**WHAT TO PRODUCE**
Look through the records below, count the lines with the word "έτος", and reply with only the number.

**MATERIALS PROVIDED**
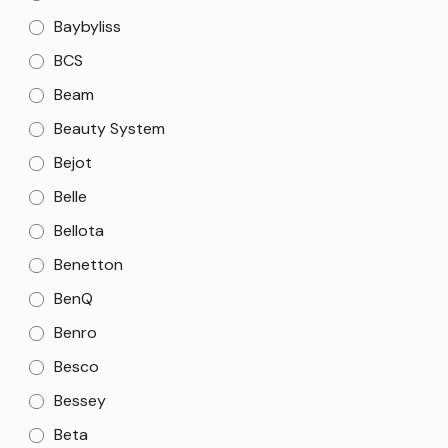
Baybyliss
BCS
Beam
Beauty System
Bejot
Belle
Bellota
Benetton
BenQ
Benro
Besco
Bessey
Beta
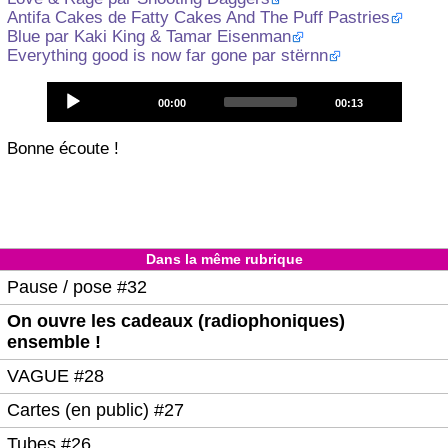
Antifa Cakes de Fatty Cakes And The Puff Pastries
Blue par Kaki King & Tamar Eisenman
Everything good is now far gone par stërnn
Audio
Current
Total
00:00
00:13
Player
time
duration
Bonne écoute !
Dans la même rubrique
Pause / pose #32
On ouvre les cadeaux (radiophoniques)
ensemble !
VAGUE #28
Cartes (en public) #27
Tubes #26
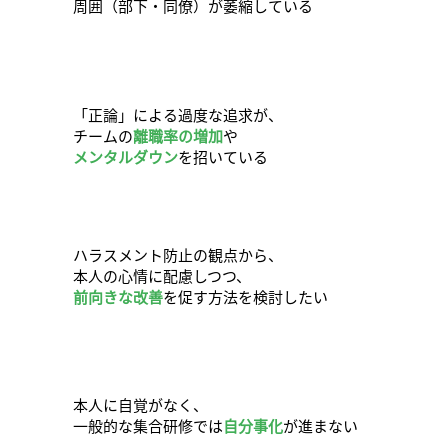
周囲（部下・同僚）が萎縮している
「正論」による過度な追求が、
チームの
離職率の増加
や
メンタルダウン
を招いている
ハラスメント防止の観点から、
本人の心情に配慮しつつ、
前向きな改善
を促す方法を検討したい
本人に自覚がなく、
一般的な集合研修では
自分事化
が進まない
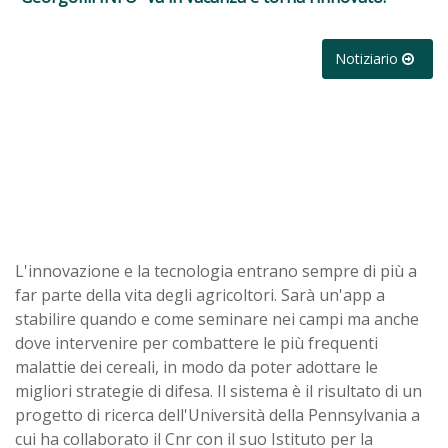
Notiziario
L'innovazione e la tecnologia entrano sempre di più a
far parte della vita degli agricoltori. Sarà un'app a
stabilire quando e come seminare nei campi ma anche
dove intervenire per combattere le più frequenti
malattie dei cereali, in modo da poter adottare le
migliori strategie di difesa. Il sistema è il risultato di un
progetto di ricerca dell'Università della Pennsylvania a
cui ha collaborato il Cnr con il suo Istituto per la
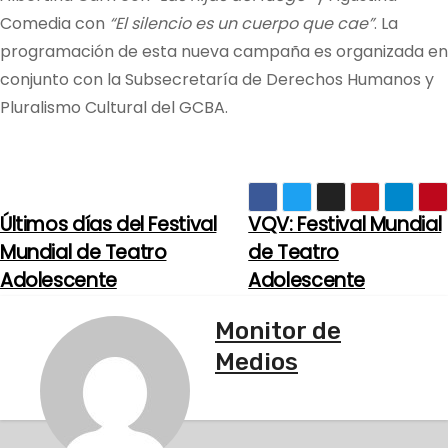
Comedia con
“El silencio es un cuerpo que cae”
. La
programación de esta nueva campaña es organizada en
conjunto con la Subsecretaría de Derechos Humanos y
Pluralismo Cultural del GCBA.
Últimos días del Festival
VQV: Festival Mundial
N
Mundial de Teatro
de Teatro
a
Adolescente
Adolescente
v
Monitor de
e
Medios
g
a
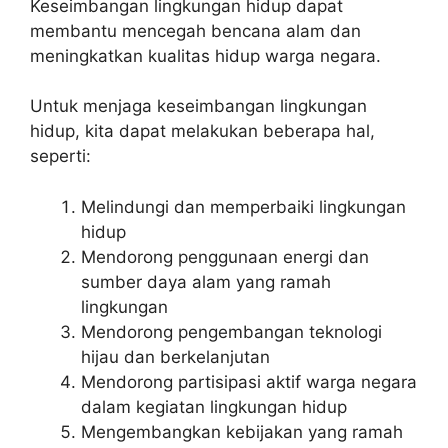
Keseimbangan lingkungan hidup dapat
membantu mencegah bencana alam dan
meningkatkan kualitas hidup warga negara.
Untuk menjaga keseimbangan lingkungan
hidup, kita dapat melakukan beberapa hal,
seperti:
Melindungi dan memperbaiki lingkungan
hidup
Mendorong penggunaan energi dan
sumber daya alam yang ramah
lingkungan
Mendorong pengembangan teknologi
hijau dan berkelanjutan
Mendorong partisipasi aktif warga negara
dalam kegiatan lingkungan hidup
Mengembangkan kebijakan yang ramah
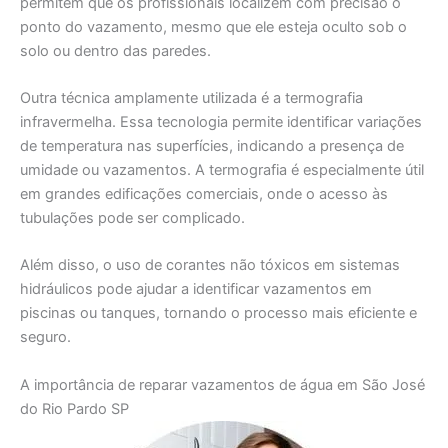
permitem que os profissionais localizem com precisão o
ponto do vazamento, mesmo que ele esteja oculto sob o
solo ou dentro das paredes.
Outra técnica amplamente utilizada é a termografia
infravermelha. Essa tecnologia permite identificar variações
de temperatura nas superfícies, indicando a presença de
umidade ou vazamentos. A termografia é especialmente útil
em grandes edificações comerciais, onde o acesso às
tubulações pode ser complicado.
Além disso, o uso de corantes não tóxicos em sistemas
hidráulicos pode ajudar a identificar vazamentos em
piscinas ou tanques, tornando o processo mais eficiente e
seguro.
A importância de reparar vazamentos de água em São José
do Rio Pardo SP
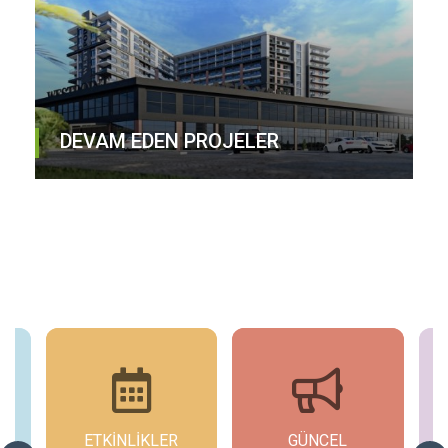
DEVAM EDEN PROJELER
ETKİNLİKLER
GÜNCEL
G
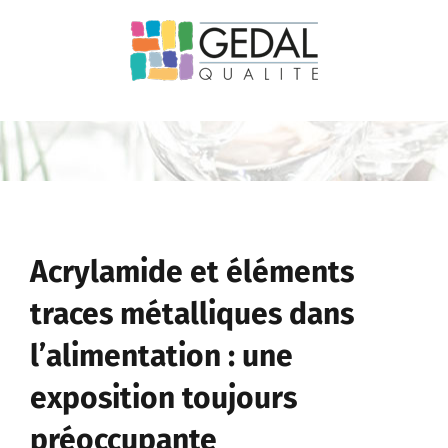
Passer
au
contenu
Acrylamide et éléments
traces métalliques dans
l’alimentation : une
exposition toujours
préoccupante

---

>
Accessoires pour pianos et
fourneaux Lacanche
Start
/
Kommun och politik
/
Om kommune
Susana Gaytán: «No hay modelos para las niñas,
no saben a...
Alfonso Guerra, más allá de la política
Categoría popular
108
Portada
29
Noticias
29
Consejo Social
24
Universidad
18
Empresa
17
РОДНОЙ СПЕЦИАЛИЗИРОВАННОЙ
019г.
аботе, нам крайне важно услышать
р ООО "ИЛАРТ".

...

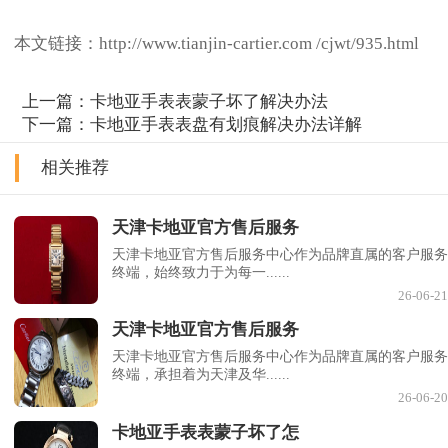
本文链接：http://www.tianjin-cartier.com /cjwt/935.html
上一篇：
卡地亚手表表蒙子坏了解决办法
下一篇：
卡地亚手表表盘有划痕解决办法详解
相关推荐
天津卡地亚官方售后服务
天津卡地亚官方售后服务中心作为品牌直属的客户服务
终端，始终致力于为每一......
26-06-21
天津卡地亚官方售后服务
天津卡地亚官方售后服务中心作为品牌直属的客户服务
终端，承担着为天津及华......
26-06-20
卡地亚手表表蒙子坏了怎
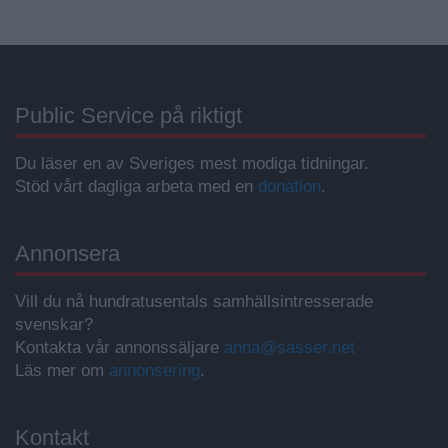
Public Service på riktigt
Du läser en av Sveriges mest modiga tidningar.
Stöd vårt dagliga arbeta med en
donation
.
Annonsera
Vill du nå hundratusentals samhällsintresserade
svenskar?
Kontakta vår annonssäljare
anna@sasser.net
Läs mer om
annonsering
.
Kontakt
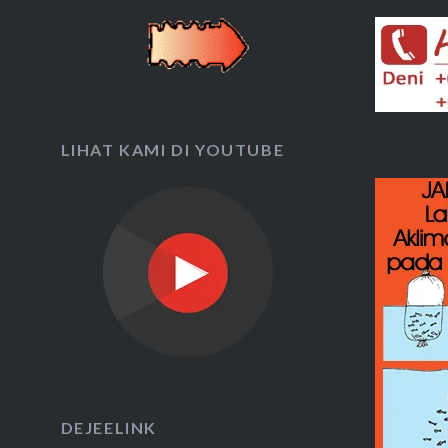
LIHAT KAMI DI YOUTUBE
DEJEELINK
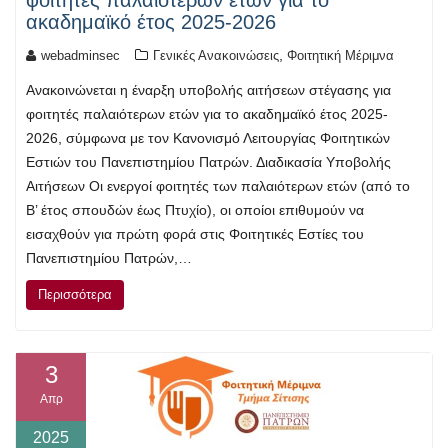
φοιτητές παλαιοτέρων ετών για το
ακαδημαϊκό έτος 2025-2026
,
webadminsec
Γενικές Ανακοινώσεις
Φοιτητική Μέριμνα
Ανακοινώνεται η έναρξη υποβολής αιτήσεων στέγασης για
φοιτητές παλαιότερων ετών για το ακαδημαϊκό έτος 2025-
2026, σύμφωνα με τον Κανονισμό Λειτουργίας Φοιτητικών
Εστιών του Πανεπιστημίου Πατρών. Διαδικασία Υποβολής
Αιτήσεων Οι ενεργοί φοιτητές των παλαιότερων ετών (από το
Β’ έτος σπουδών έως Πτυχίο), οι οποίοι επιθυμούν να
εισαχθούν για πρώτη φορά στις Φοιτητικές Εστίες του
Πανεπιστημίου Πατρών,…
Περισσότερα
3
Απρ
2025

**WRITTEN ANSWER**
3